Path for the exported feature and report files.

min_sequence_length

Discard sequences with length less than this integer.

easy_dna.insert_segment(seq, pos, inserted)[source]

Return the sequence with inserted inserted, starting at index pos.

easy_dna.list_common_enzymes(site_length=6, opt_temp=37, min_suppliers=1, site_unlike=())[source]

Return a list of enzyme names with the given constraints.

Parameters
site_length

List of accepted site lengths (6, 4, …).

opt_temp

List of accepted optimal temperatures for the enzyme.

min_suppliers

Minimal number registered suppliers in the Biopython data. A minimum of 3 known suppliers returns the most common enzymes.

site_unlike

List of (ambiguous or unambiguous) DNA sequences that should NOT be recognized by the selected enzymes.

easy_dna.load_record(filename, record_id='auto', upperize=False, id_cutoff=20)[source]

Load a Fasta/Genbank/Snapgene file as a Biopython record.

Parameters
filename

Path to the file containing the record.

record_id

Id of the record (leave to “auto” to keep the record’s original Id, which will default to the file name if the record has no Id).

upperize

If true, the record’s sequence will be upperized.

id_cutoff

If the Id is read from a filename, it will get truncated at this cutoff to avoid errors at report write time.

easy_dna.random_dna_sequence(length, gc_share=None, probas=None, seed=None)[source]

Return a random DNA sequence (“ATGGCGT…”) with the specified length.

Parameters
length

Length of the DNA sequence.

gc_share

The GC content of the random sequence, as a fraction (for example, 0.3 for 30%). Overwrites probas.

probas

Frequencies for the different nucleotides, for instance probas={"A":0.2, "T":0.3, "G":0.3, "C":0.2}. If not specified, all nucleotides are equiprobable (p=0.25).

seed

The seed to feed to the random number generator. When a seed is provided the random results depend deterministically on the seed, thus enabling reproducibility.

easy_dna.random_protein_sequence(length, seed=None)[source]

Return a random protein sequence “MNQTW…YL*” of the specified length.

Parameters
length

Length of the protein sequence (in number of amino-acids). Note that the sequence will always start with "M" and end with a stop codon "*" with (length-2) random amino-acids in the middle.

seed

The seed to feed to the random number generator. When a seed is provided the random results depend deterministically on the seed, thus enabling reproducibility.

easy_dna.record_with_different_sequence(record, new_seq)[source]

Return a version of the record with the sequence set to new_seq.

easy_dna.records_from_data_files(filepaths=None, folder=None)[source]

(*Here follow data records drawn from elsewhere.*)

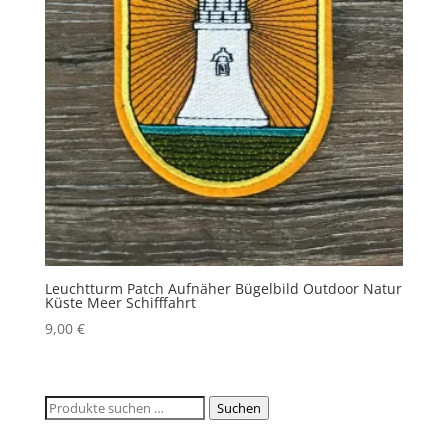
Leuchtturm Patch Aufnäher Bügelbild Outdoor Natur
Küste Meer Schifffahrt
9,00
€
Suchen
Suchen
nach: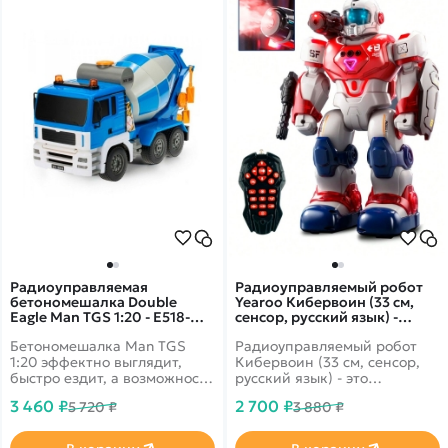
Радиоуправляемая
Радиоуправляемый робот
бетономешалка Double
Yearoo Кибервоин (33 см,
Eagle Man TGS 1:20 - E518-
сенсор, русский язык) -
003
22008A
Бетономешалка Man TGS
Радиоуправляемый робот
1:20 эффектно выглядит,
Кибервоин (33 см, сенсор,
быстро ездит, а возможность
русский язык) - это
управления многими
потрясающий
3 460 ₽
2 700 ₽
5 720 ₽
3 880 ₽
параметрами
многофункциональный
непосредственно с пульта
радиоуправляемый робот
подарит множество
Кибервоин, который может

Automatically convert files or a folder’s content to Biopython records.

easy_dna.replace_segment(seq, start, end, replacement)[source]

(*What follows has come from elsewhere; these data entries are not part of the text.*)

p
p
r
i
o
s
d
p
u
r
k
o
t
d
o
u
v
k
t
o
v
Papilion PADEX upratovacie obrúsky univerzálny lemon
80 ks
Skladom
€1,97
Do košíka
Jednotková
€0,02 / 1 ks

Return the sequence with seq[start:end] replaced by replacement.

easy_dna.reverse_complement(dna_sequence)[source]

Return the reverse-complement of the DNA sequence.

For instance reverse_complement("ATGCCG") returns "CGGCAT".

Uses Biopython for speed.

easy_dna.reverse_segment(seq, start, end)[source]

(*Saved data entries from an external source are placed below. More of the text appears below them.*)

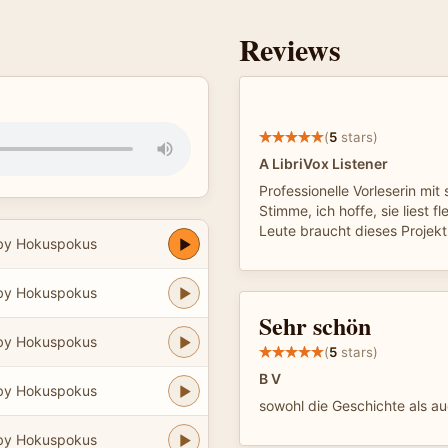
Reviews
(
5
stars)
A LibriVox Listener
Professionelle Vorleserin mi
Stimme, ich hoffe, sie liest fl
Leute braucht dieses Projekt
by Hokuspokus
by Hokuspokus
Sehr schön
by Hokuspokus
(
5
stars)
B V
by Hokuspokus
sowohl die Geschichte als au
by Hokuspokus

Return the sequence with segment seq[start:end] reverse-complemented.

easy_dna.reverse_translate(protein_sequence, randomize_codons=False)[source]

Return a DNA sequence which translates to the provided protein sequence.

Note: at the moment, the first valid codon found is used for each amino-acid (so it is deterministic but no codon-optimization is done).

easy_dna.sequence_to_biopython_record(sequence, id='<unknown id>', name='<unknown name>', features=())[source]

Return a SeqRecord of the sequence, ready to be Genbanked.

easy_dna.swap_segments(seq, pos1, pos2)[source]

Return a new sequence with segments at position pos1 and pos2 swapped.

pos1, pos2 are both of the form (start1, end1), (start2, end2).

easy_dna.translate(dna_sequence, translation_table='Bacterial')[source]

Translate the DNA sequence into an amino-acid sequence “MLKYQT…”.

If translation_table is the name or number of a NCBI genetic table, Biopython will be used. See here for options:

http://biopython.org/DIST/docs/tutorial/Tutorial.html#sec26

translation_table can also be a dictionary of the form {"ATT": "M", "CTC": "X", etc.} for more exotic translation tables.

easy_dna.write_record(record, target, fmt='genbank')[source]

Write a record as genbank, fasta, etc. via Biopython, with fixes.